Many authors have branched out into multiple genres over the years. Is there a particular genre of fiction that you have always wanted to tackle but, haven’t tried yet?
I have a fun time-travel series I want to write. I will write it when I’m done with my current series. Or maybe, I’ll start it in between books.
I also have ideas for a paranormal inspirational series, a Highlanders series, and even a contemporary. If only I could write faster.
If you could choose one historical/contemporary romance from your own or another author’s library of work to be made into a feature film which would it be and why?
Think knights rescuing damsels who don’t want to be rescued. Crafty, yet drop-dead, handsome villains, a crusty but endearing maidservant, and enough romance, betrayal and suspense to keep you perched on the edge of your seat biting your nails until you turn the last page.
Now that book would make a splendid feature film.
Tell us a little bit about the project you are working on now or share something about your newest or upcoming release(s).
I just released THE EARL’S ENTICEMENT, the third book in the Castle Brides Series. It’s the story of a feisty unconventional Scots noblewoman who imprisons a stuffy English earl in the dungeon of her family’s keep. Let’s just say Roark is none too pleased, even after Adaira releases him.
My new series, The Highland Heather, Romancing a Scot Series, I’m working on right now is a spin-off of the Castle Brides Series. The first book is finished, and I’m one third of the way done with the second.
There’s lots of writing ahead for me this summer. Not only do I have to finish the second book in the series, I have a Regency novella due in August and my contribution to a Viking/Highlander anthology is due in September.
Thank you so much for inviting me to be here today, Dayna.
Thank YOU Collette, for joining us! ~Teresa S. & Dayna L.

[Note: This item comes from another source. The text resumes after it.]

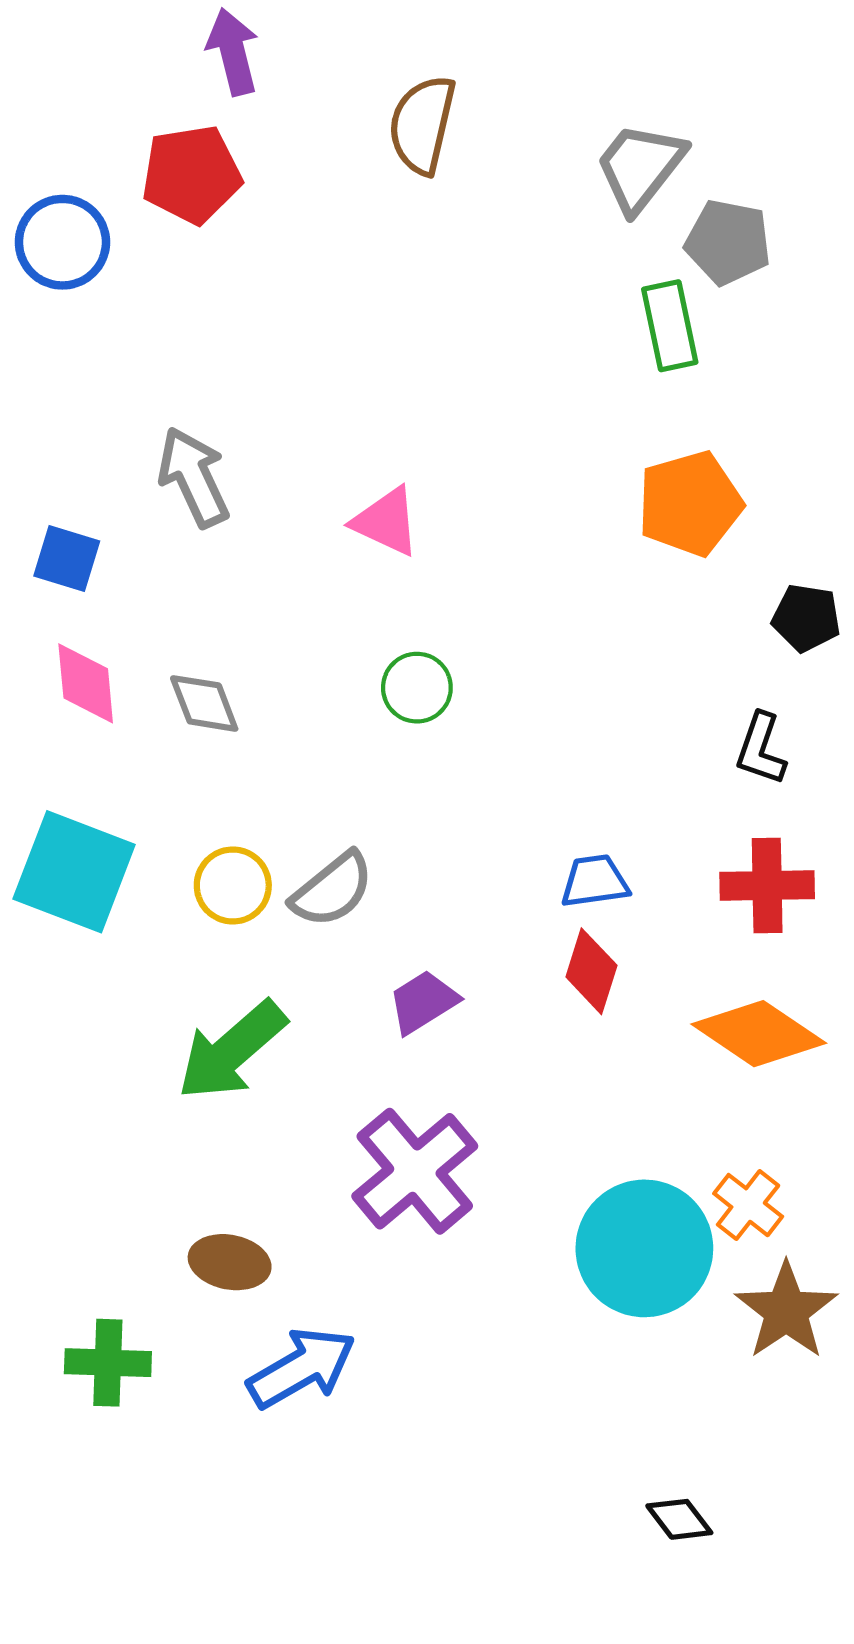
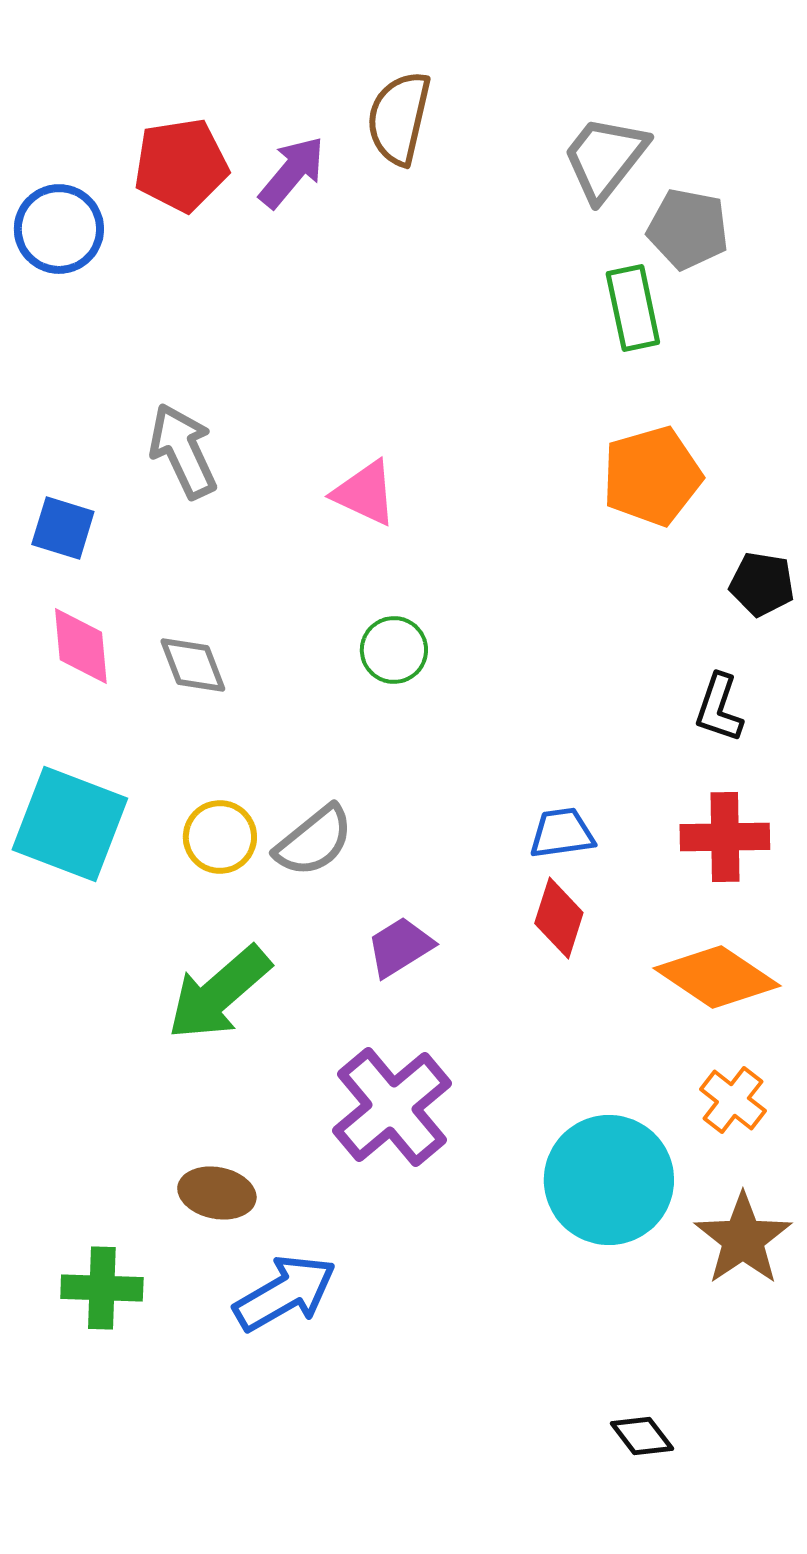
purple arrow: (233, 52) -> (292, 172), moved, turned 54
orange cross: (748, 1205) -> (733, 1100), moved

Award-winning, Amazon best-selling, and multi-published historical romance author, Collette Cameron, has a BS in Liberal Studies and a Master’s in Teaching. A Pacific Northwest Native, Collette’s been married for thirty years, has three amazing adult children, and five dachshunds. Collette loves a good joke, inspirational quotes, flowers, the beach, trivia, birds, shabby chic, and Cadbury Chocolate. You’ll always find dogs, birds, quirky—sometimes naughty—humor, and a dash of inspiration in her novels. Her motto for life? You can’t have too much chocolate, too many hugs, or too many flowers. She’s thinking about adding shoes to that list.